JagungManis : "Jadi main apa? Apex?"

LangitBiru : "Aku ayo aja dah."

BloodyRegina : "Si Duchess gimana?"

Iamyourduches5 : "Cek internet dulu bentar."

JagungManis : "Yuhu! Wanita idaman para pria nih. Bisa ngecek ping internet. Suaranya manis pisan!"

Sasha tertawa mendengarnya.

BloodyRegina : "Mulai si jagung, padahal manisan dia."

LangitBiru : mengirimkan stiker

JagungManis : mengirimkan stiker

Iamyourduches5 : "Koneksi aman, lanjutkan mainnya! Jangan main Apex, gamenya cuman bisa bertiga. Main yang lainnya aja."

LangitBiru : "Game yang kemarin juga boleh, bisa berempat tuh."

BloodyRegina : "Aww, lupa yak. Oke kita main game yang kemarin aja kali ya.
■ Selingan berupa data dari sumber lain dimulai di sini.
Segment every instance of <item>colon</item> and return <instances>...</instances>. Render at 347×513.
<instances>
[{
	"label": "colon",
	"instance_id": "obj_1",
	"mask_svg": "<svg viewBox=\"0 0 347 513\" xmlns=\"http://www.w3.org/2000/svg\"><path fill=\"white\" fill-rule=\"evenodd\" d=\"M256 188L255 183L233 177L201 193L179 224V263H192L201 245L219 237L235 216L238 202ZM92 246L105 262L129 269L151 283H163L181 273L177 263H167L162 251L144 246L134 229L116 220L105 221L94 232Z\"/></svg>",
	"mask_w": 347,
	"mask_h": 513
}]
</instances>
Selesain jalan ceritanya."

JagungManis : "Okeh, kubuatin ruangnya."

Iamyourduches5 : "Ayo dah!"

Akhirnya mereka bermain game yang sama seperti yang kemarin. Menurut Sasha, kemampuan ketiga temannya sangat bagus, refleks bermainnya jauh lebih keren dibanding dirinya. Mereka juga sopan dan asyik. Makanya setiap main bersama dengan teman onlinenya itu, dia jadi nyaman. Tidak seperti bermain dengan orang lain, bisa didamprat, kena omongan toxic juga. Baginya bermain video game itu untuk senang-senang saja, namanya juga bermain permainan kan?

"Eh, kita ketemuan yuk!" kata si LangitBiru.
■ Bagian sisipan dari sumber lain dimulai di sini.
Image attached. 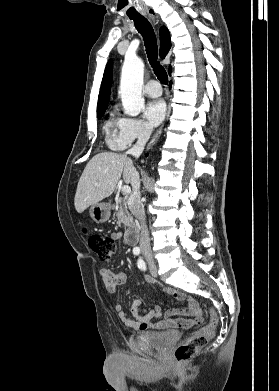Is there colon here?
Returning a JSON list of instances; mask_svg holds the SVG:
<instances>
[{
    "label": "colon",
    "instance_id": "obj_1",
    "mask_svg": "<svg viewBox=\"0 0 279 391\" xmlns=\"http://www.w3.org/2000/svg\"><path fill=\"white\" fill-rule=\"evenodd\" d=\"M88 244L103 262L109 261L117 251V244L111 237H104L99 234H92L88 238ZM209 322L191 336L183 340L174 350V359L178 363L190 360L214 334L218 318L213 310H209Z\"/></svg>",
    "mask_w": 279,
    "mask_h": 391
}]
</instances>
"Boleh tuh, udah main game online bareng setahun, aneh banget kita tidak pernah meet up," sahut JagungManis.

"Si Duchess gimana? Setuju?" tanya BloodyRegina.

Mata Sasha masih fokus bermain game. "Hm? Memangnya mau meet up di mana? Kita mau ngapain?"

"Meet up di café sepertinya bagus, atau di bar? Aku punya rekomendasi tempat yang bagus."

"Boleh," sahut BloodyRegina.

"Aku perempuan sendiri, jadi was-was nih, kalian semua lelaki~" ujar Sasha dengan sedikit bernyanyi.

"Kita cuman meet up biasa, ngobrol perkenalan, minum bareng, gak perlu sampai mabuk, soalnya besok jam 9 malam aku ada shift malam di kantor hahaha!" tawa si JagungManis.

"Wahahaha! Kalau begitu jangan besok, akhir pekan gimana? Call?" tanya LangitBiru.

"Call!" seru si JagungManis.

"Akhir pekan, jam 9, di bar?" tanya BloodyRegina lagi.

"Iya, begitu juga boleh tuh," sahut LangitBiru.

"Oke, call!"

Sasha sempat terdiam sejenak sebelum akhirnya dia mengeluarkan senyuman miring.

"Call, aku punya rekomendasi bar yang bagus untuk kita kaum-kaum introvert," sahut Sasha.

"Oke, boleh tuh. Kirimkan lokasinya di grub, nanti kita ketemu di bar yang ditunjuk Duchess ya," kata BloodyRegina.